Start of Source data

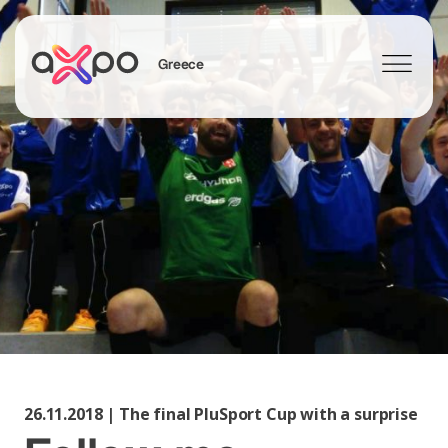
Greece
Search
26.11.2018 | The final PluSport Cup with a surprise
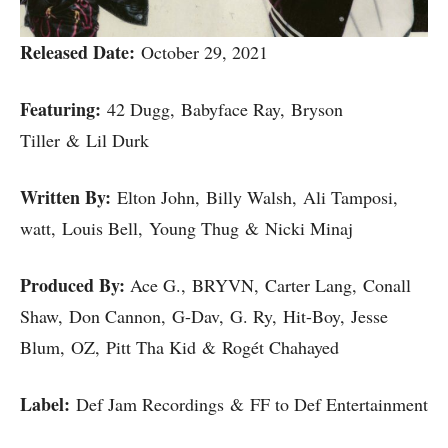
Released Date:
October 29, 2021
Featuring:
42 Dugg, Babyface Ray, Bryson
Tiller & Lil Durk
Written By:
Elton John, Billy Walsh, Ali Tamposi, ​
watt, Louis Bell, Young Thug & Nicki Minaj
Produced By:
Ace G., BRYVN, Carter Lang, Conall
Shaw, Don Cannon, G-Dav, G. Ry, Hit-Boy, Jesse
Blum, OZ, Pitt Tha Kid & Rogét Chahayed
Label:
Def Jam Recordings & FF to Def Entertainment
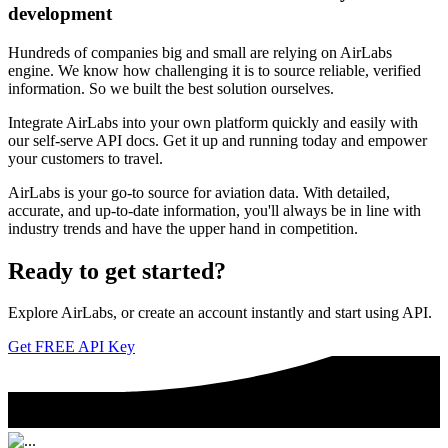
development
Hundreds of companies big and small are relying on AirLabs
engine. We know how challenging it is to source reliable, verified
information. So we built the best solution ourselves.
Integrate AirLabs into your own platform quickly and easily with
our self-serve API docs. Get it up and running today and empower
your customers to travel.
AirLabs is your go-to source for aviation data. With detailed,
accurate, and up-to-date information, you'll always be in line with
industry trends and have the upper hand in competition.
Ready to
get started?
Explore AirLabs, or create an account instantly and start using API.
Get FREE API Key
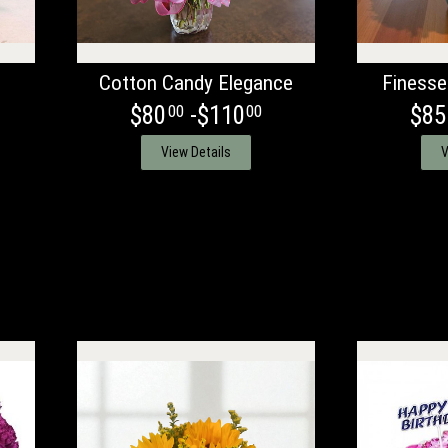
Cotton Candy Elegance
Finesse
$80
-$110
$85
00
00
View Details
V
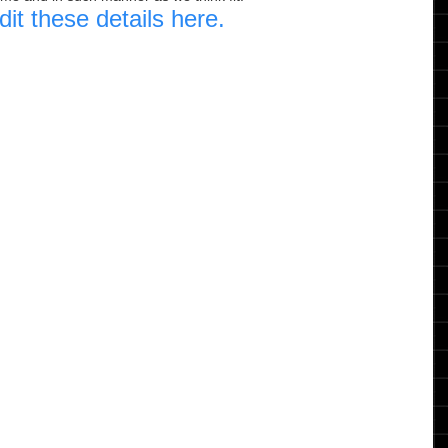
dit these details here.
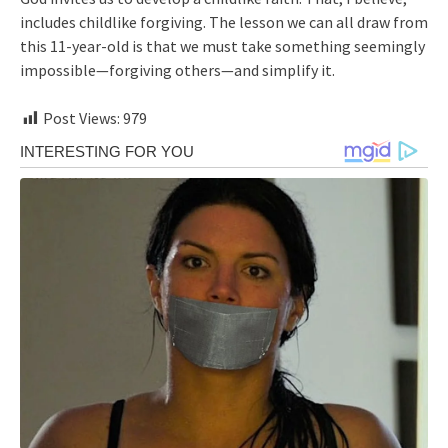
includes childlike forgiving. The lesson we can all draw from
this 11-year-old is that we must take something seemingly
impossible—forgiving others—and simplify it.
Post Views:
979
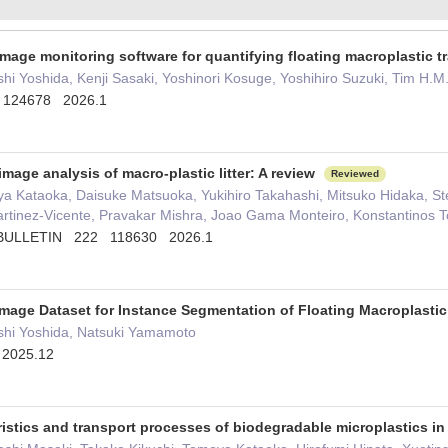
image monitoring software for quantifying floating macroplastic 
i Yoshida, Kenji Sasaki, Yoshinori Kosuge, Yoshihiro Suzuki, Tim H.
 124678 2026.1
age analysis of macro-plastic litter: A review
Reviewed
ya Kataoka, Daisuke Matsuoka, Yukihiro Takahashi, Mitsuko Hidaka, Ste
rtinez-Vicente, Pravakar Mishra, Joao Gama Monteiro, Konstantinos To
BULLETIN 222 118630 2026.1
 Image Dataset for Instance Segmentation of Floating Macroplasti
hi Yoshida, Natsuki Yamamoto
 2025.12
ristics and transport processes of biodegradable microplastics i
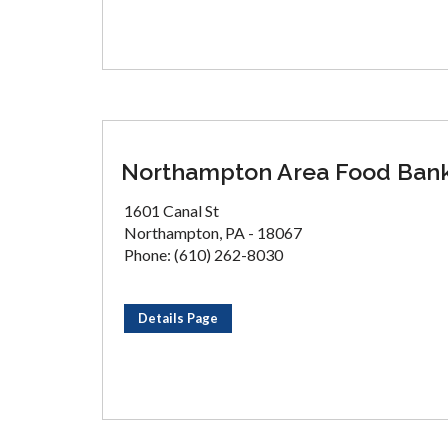
Northampton Area Food Ban
1601 Canal St
Northampton, PA - 18067
Phone: (610) 262-8030
Details Page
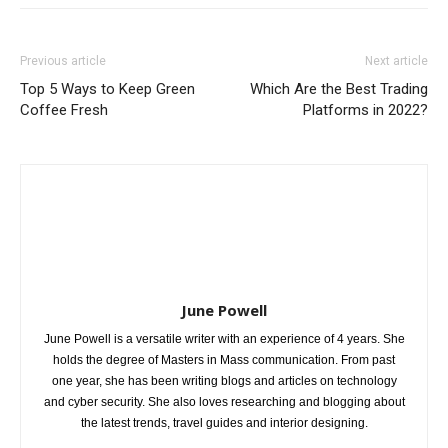
Previous article
Next article
Top 5 Ways to Keep Green
Which Are the Best Trading
Coffee Fresh
Platforms in 2022?
June Powell
June Powell is a versatile writer with an experience of 4 years. She
holds the degree of Masters in Mass communication. From past
one year, she has been writing blogs and articles on technology
and cyber security. She also loves researching and blogging about
the latest trends, travel guides and interior designing.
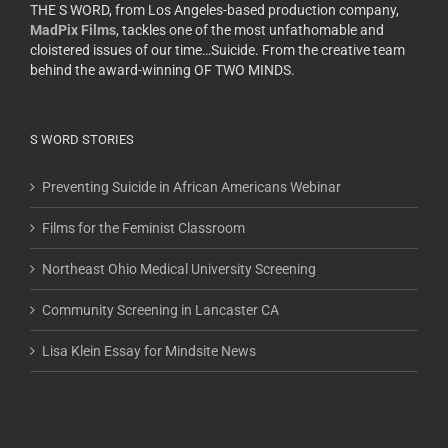
THE S WORD, from Los Angeles-based production company,
MadPix Films
, tackles one of the most unfathomable and
cloistered issues of our time…Suicide. From the creative team
behind the award-winning OF TWO MINDS.
S WORD STORIES
Preventing Suicide in African Americans Webinar
Films for the Feminist Classroom
Northeast Ohio Medical University Screening
Community Screening in Lancaster CA
Lisa Klein Essay for Mindsite News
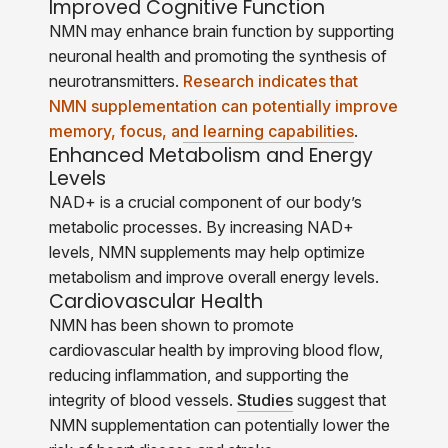
Improved Cognitive Function
NMN may enhance brain function by supporting
neuronal health and promoting the synthesis of
neurotransmitters.
Research indicates that
NMN supplementation can potentially improve
memory, focus, and learning capabilities
.
Enhanced Metabolism and Energy
Levels
NAD+ is a crucial component of our body’s
metabolic processes. By increasing NAD+
levels, NMN supplements may help optimize
metabolism and improve overall energy levels.
Cardiovascular Health
NMN has been shown to promote
cardiovascular health by improving blood flow,
reducing inflammation, and supporting the
integrity of blood vessels.
Studies
suggest that
NMN supplementation can potentially lower the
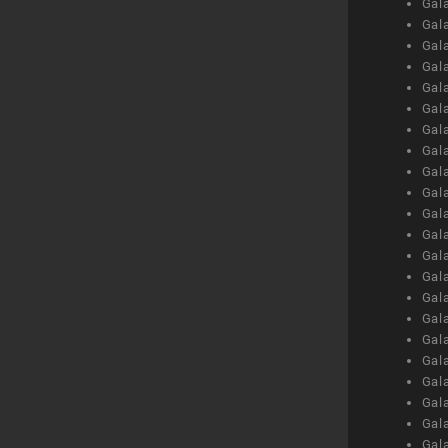
Gal
Gal
Gal
Gal
Gal
Gal
Gal
Gal
Gal
Gal
Gal
Gal
Gal
Gal
Gal
Gal
Gal
Gal
Gal
Gal
Gal
Gal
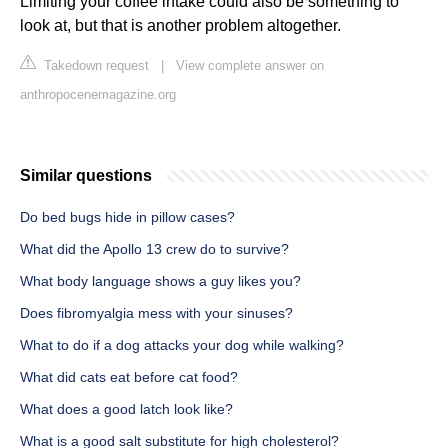
Limiting your coffee intake could also be something to
look at, but that is another problem altogether.
Takedown request
|
View complete answer on
anthropocenemagazine.org
Similar questions
Do bed bugs hide in pillow cases?
What did the Apollo 13 crew do to survive?
What body language shows a guy likes you?
Does fibromyalgia mess with your sinuses?
What to do if a dog attacks your dog while walking?
What did cats eat before cat food?
What does a good latch look like?
What is a good salt substitute for high cholesterol?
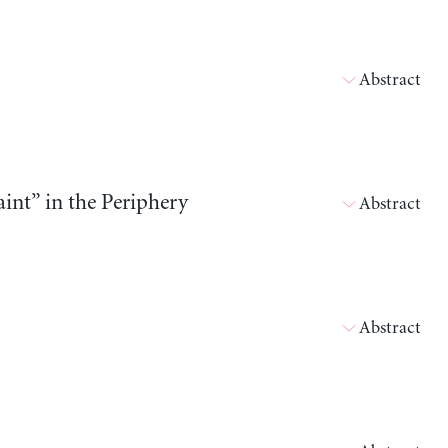
Abstract
int” in the Periphery
Abstract
Abstract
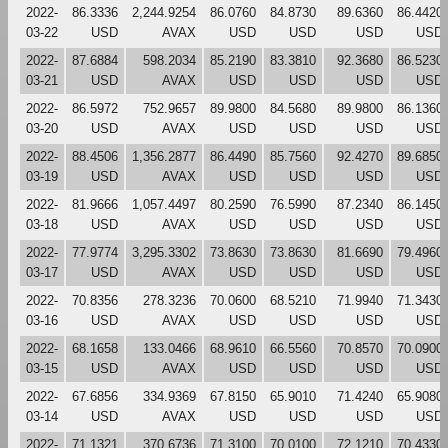
2022-
86.3336
2,244.9254
86.0760
84.8730
89.6360
86.4420
03-22
USD
AVAX
USD
USD
USD
USD
2022-
87.6884
598.2034
85.2190
83.3810
92.3680
86.5230
03-21
USD
AVAX
USD
USD
USD
USD
2022-
86.5972
752.9657
89.9800
84.5680
89.9800
86.1360
03-20
USD
AVAX
USD
USD
USD
USD
2022-
88.4506
1,356.2877
86.4490
85.7560
92.4270
89.6850
03-19
USD
AVAX
USD
USD
USD
USD
2022-
81.9666
1,057.4497
80.2590
76.5990
87.2340
86.1450
03-18
USD
AVAX
USD
USD
USD
USD
2022-
77.9774
3,295.3302
73.8630
73.8630
81.6690
79.4960
03-17
USD
AVAX
USD
USD
USD
USD
2022-
70.8356
278.3236
70.0600
68.5210
71.9940
71.3430
03-16
USD
AVAX
USD
USD
USD
USD
2022-
68.1658
133.0466
68.9610
66.5560
70.8570
70.0900
03-15
USD
AVAX
USD
USD
USD
USD
2022-
67.6856
334.9369
67.8150
65.9010
71.4240
65.9080
03-14
USD
AVAX
USD
USD
USD
USD
2022-
71.1321
370.6736
71.3100
70.0100
72.1210
70.4330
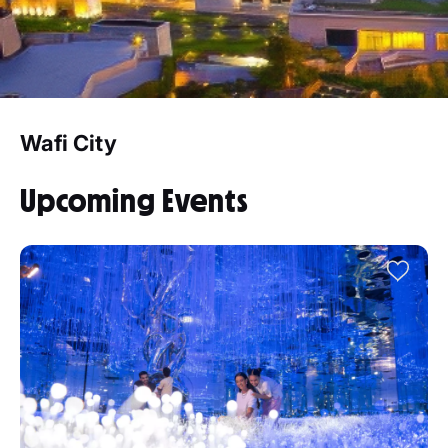
Wafi City
Upcoming Events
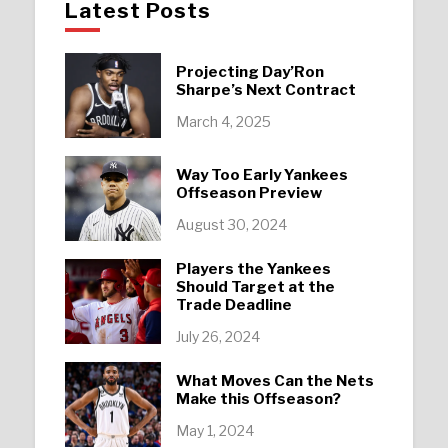
Latest Posts
Projecting Day’Ron
Sharpe’s Next Contract
March 4, 2025
Way Too Early Yankees
Offseason Preview
August 30, 2024
Players the Yankees
Should Target at the
Trade Deadline
July 26, 2024
What Moves Can the Nets
Make this Offseason?
May 1, 2024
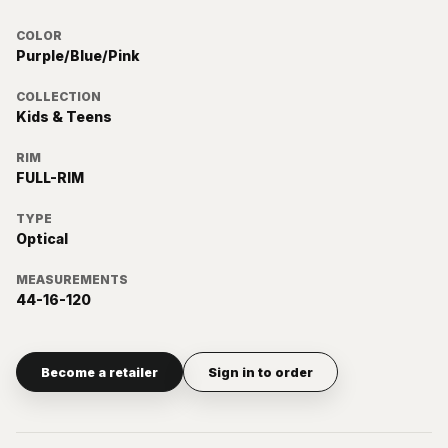
COLOR
Purple/Blue/Pink
COLLECTION
Kids & Teens
RIM
FULL-RIM
TYPE
Optical
MEASUREMENTS
44-16-120
Become a retailer
Sign in to order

End of Source data

Work task: The copy must match each record exactly, apart from the images, which stay out.

Response to this exercise:
Greece
Search
26.11.2018 | The final PluSport Cup with a surprise
Released Date:
October 29, 2021
Featuring:
42 Dugg, Babyface Ray, Bryson
Tiller & Lil Durk
Written By:
Elton John, Billy Walsh, Ali Tamposi, ​
watt, Louis Bell, Young Thug & Nicki Minaj
Produced By:
Ace G., BRYVN, Carter Lang, Conall
Shaw, Don Cannon, G-Dav, G. Ry, Hit-Boy, Jesse
Blum, OZ, Pitt Tha Kid & Rogét Chahayed
Label:
Def Jam Recordings & FF to Def Entertainment
development
Hundreds of companies big and small are relying on AirLabs
engine. We know how challenging it is to source reliable, verified
information. So we built the best solution ourselves.
Integrate AirLabs into your own platform quickly and easily with
our self-serve API docs. Get it up and running today and empower
your customers to travel.
AirLabs is your go-to source for aviation data. With detailed,
accurate, and up-to-date information, you'll always be in line with
industry trends and have the upper hand in competition.
Ready to
get started?
Explore AirLabs, or create an account instantly and start using API.
Get FREE API Key
Cotton Candy Elegance
Finesse
$80
-$110
$85
00
00
View Details
V
dit these details here.
includes childlike forgiving. The lesson we can all draw from
this 11-year-old is that we must take something seemingly
impossible—forgiving others—and simplify it.
Post Views:
979
image monitoring software for quantifying floating macroplastic 
i Yoshida, Kenji Sasaki, Yoshinori Kosuge, Yoshihiro Suzuki, Tim H.
 124678 2026.1
age analysis of macro-plastic litter: A review
Reviewed
ya Kataoka, Daisuke Matsuoka, Yukihiro Takahashi, Mitsuko Hidaka, Ste
rtinez-Vicente, Pravakar Mishra, Joao Gama Monteiro, Konstantinos To
BULLETIN 222 118630 2026.1
 Image Dataset for Instance Segmentation of Floating Macroplasti
hi Yoshida, Natsuki Yamamoto
 2025.12
ristics and transport processes of biodegradable microplastics i
Northampton Area Food Ban
1601 Canal St
Northampton, PA - 18067
Phone: (610) 262-8030
Details Page
Previous article
Next article
Top 5 Ways to Keep Green
Which Are the Best Trading
Coffee Fresh
Platforms in 2022?
June Powell
June Powell is a versatile writer with an experience of 4 years. She
holds the degree of Masters in Mass communication. From past
one year, she has been writing blogs and articles on technology
and cyber security. She also loves researching and blogging about
the latest trends, travel guides and interior designing.
THE S WORD, from Los Angeles-based production company,
MadPix Films
, tackles one of the most unfathomable and
cloistered issues of our time…Suicide. From the creative team
behind the award-winning OF TWO MINDS.
S WORD STORIES
Preventing Suicide in African Americans Webinar
Films for the Feminist Classroom
Northeast Ohio Medical University Screening
Community Screening in Lancaster CA
Lisa Klein Essay for Mindsite News
Improved Cognitive Function
NMN may enhance brain function by supporting
neuronal health and promoting the synthesis of
neurotransmitters.
Research indicates that
NMN supplementation can potentially improve
memory, focus, and learning capabilities
.
Enhanced Metabolism and Energy
Levels
NAD+ is a crucial component of our body’s
metabolic processes. By increasing NAD+
levels, NMN supplements may help optimize
metabolism and improve overall energy levels.
Cardiovascular Health
NMN has been shown to promote
cardiovascular health by improving blood flow,
reducing inflammation, and supporting the
integrity of blood vessels.
Studies
suggest that
NMN supplementation can potentially lower the
Gal
Gal
Gal
Gal
Gal
Gal
Gal
Gal
Gal
Gal
Gal
Gal
Gal
Gal
Gal
Gal
Gal
Gal
Gal
Gal
Gal
Gal
Limiting your coffee intake could also be something to
look at, but that is another problem altogether.
Takedown request
|
View complete answer on
anthropocenemagazine.org
Similar questions
Do bed bugs hide in pillow cases?
What did the Apollo 13 crew do to survive?
What body language shows a guy likes you?
Does fibromyalgia mess with your sinuses?
What to do if a dog attacks your dog while walking?
What did cats eat before cat food?
What does a good latch look like?
What is a good salt substitute for high cholesterol?
Abstract
int” in the Periphery
Abstract
Abstract
2022-
86.3336
2,244.9254
86.0760
84.8730
89.6360
86.4420
03-22
USD
AVAX
USD
USD
USD
USD
2022-
87.6884
598.2034
85.2190
83.3810
92.3680
86.5230
03-21
USD
AVAX
USD
USD
USD
USD
2022-
86.5972
752.9657
89.9800
84.5680
89.9800
86.1360
03-20
USD
AVAX
USD
USD
USD
USD
2022-
88.4506
1,356.2877
86.4490
85.7560
92.4270
89.6850
03-19
USD
AVAX
USD
USD
USD
USD
2022-
81.9666
1,057.4497
80.2590
76.5990
87.2340
86.1450
03-18
USD
AVAX
USD
USD
USD
USD
2022-
77.9774
3,295.3302
73.8630
73.8630
81.6690
79.4960
03-17
USD
AVAX
USD
USD
USD
USD
2022-
70.8356
278.3236
70.0600
68.5210
71.9940
71.3430
03-16
USD
AVAX
USD
USD
USD
USD
2022-
68.1658
133.0466
68.9610
66.5560
70.8570
70.0900
03-15
USD
AVAX
USD
USD
USD
USD
2022-
67.6856
334.9369
67.8150
65.9010
71.4240
65.9080
03-14
USD
AVAX
USD
USD
USD
USD
2022-
71.1321
370.6736
71.3100
70.0100
72.1210
70.4330
Wafi City
Upcoming Events
Latest Posts
Projecting Day’Ron
Sharpe’s Next Contract
March 4, 2025
Way Too Early Yankees
Offseason Preview
August 30, 2024
Players the Yankees
Should Target at the
Trade Deadline
July 26, 2024
What Moves Can the Nets
Make this Offseason?
May 1, 2024
COLOR
Purple/Blue/Pink
COLLECTION
Kids & Teens
RIM
FULL-RIM
TYPE
Optical
MEASUREMENTS
44-16-120
Become a retailer
Sign in to order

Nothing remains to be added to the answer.